» **WHAT YOU ARE ASKED TO DO**
Leave out every line that comes before the one containing "Answer in <instances>...</instances>.", and reproduce the rest of the listing below exactly, through its last line.

» **DATA RECORDS**
·····

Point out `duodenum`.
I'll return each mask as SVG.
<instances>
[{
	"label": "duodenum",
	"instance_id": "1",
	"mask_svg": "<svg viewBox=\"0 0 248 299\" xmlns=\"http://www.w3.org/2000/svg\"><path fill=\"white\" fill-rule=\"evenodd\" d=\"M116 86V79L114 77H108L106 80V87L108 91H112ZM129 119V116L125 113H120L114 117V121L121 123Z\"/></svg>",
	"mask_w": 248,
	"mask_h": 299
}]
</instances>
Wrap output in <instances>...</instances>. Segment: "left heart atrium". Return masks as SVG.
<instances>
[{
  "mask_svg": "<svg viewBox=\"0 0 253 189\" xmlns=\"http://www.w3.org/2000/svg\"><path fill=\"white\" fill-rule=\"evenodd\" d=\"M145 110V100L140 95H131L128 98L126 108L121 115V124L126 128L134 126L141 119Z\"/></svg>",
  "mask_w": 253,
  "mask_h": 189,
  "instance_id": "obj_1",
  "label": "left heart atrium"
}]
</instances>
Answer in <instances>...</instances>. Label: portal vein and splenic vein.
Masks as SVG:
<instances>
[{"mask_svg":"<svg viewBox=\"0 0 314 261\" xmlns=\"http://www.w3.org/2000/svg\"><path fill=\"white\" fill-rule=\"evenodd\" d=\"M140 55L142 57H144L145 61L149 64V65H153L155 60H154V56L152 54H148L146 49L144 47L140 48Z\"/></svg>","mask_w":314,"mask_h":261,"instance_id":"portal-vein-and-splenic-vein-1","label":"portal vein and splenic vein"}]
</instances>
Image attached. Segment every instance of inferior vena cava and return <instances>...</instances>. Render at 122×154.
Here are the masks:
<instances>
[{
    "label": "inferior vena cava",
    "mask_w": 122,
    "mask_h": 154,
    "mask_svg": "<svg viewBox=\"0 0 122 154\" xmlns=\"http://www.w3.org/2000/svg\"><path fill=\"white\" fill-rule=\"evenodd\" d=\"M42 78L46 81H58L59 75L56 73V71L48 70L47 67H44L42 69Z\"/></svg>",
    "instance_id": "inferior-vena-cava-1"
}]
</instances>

·····

» **EXERCISE OUTPUT**
Answer in <instances>...</instances>. Label: portal vein and splenic vein.
Masks as SVG:
<instances>
[{"mask_svg":"<svg viewBox=\"0 0 314 261\" xmlns=\"http://www.w3.org/2000/svg\"><path fill=\"white\" fill-rule=\"evenodd\" d=\"M140 55L142 57H144L145 61L149 64V65H153L155 60H154V56L152 54H148L146 49L144 47L140 48Z\"/></svg>","mask_w":314,"mask_h":261,"instance_id":"portal-vein-and-splenic-vein-1","label":"portal vein and splenic vein"}]
</instances>
Image attached. Segment every instance of inferior vena cava and return <instances>...</instances>. Render at 122×154.
Here are the masks:
<instances>
[{
    "label": "inferior vena cava",
    "mask_w": 122,
    "mask_h": 154,
    "mask_svg": "<svg viewBox=\"0 0 122 154\" xmlns=\"http://www.w3.org/2000/svg\"><path fill=\"white\" fill-rule=\"evenodd\" d=\"M42 78L46 81H58L59 75L56 73V71L48 70L47 67H44L42 69Z\"/></svg>",
    "instance_id": "inferior-vena-cava-1"
}]
</instances>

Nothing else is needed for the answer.